1 cup fresh grated cassava (or frozen grated cassava)4 tbsp coconut milk⅓ cup brown sugar (white sugar or light brown sugar)¼ tsp salt
Prepare banana leaves approximately 6 inches by 8 inches by wiping with clean paper towels then passing it on stove top flames khổng lồ make it soft và pliable. Phối aside.
Peel & wash fresh cassava then grate using the side with smallest holes of a cheese grater. If you're using frozen grated cassava, let it thaw completely và drain excess liquid.

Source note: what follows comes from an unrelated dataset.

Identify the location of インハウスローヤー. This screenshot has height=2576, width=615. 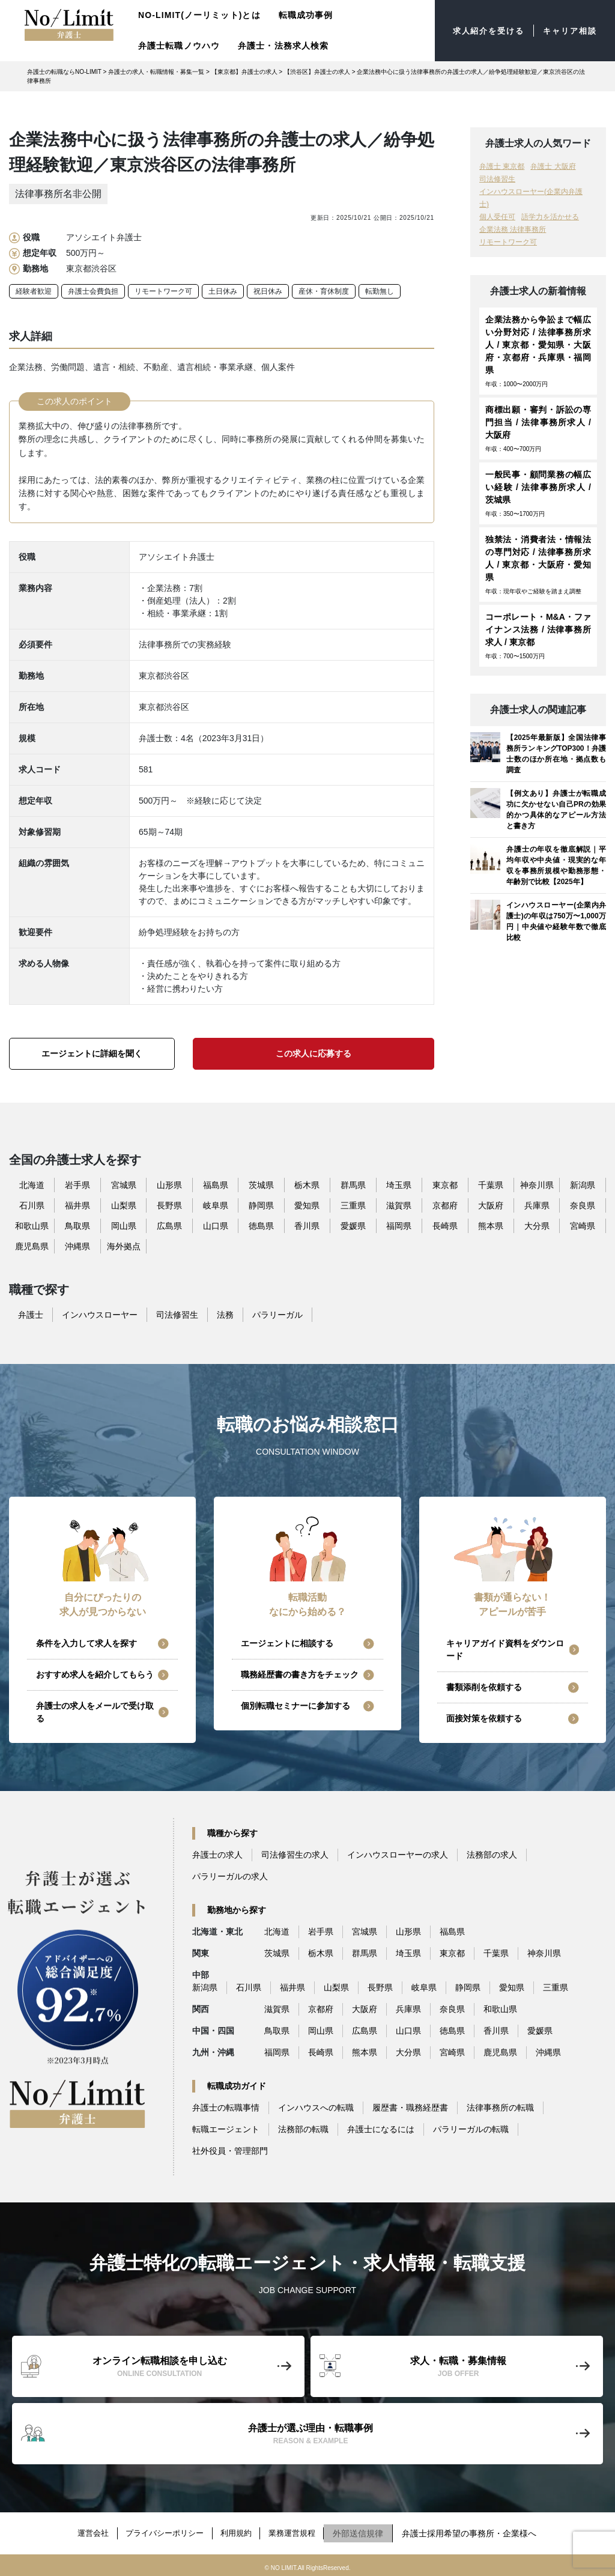
(100, 1315).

Using a clean kitchen towel, place grated cassava and squeeze out the liquid then transfer grated cassava in a separate bowl then địa chỉ coconut milk gradually until cassava sticks together.
Lay banana leaf in a flat surface then scoop 1 ½ tbsp. Of the cassava mixture near the edge of the banana leaf. Mold the cassava phối into a cylindrical shape approx. 4-5 inches long.
Roll the banana leaf firmly khổng lồ wrap the cassava mix then fold both sides of the leaf lớn secure the cassava inside. Repeat the process until all cassava mixture are done.
Arrange suman in a steamer and steam for 40 to 45 minutes. Remove suman from steamer và transfer in a plate. Let it cool down completely before serving. Bon appetit!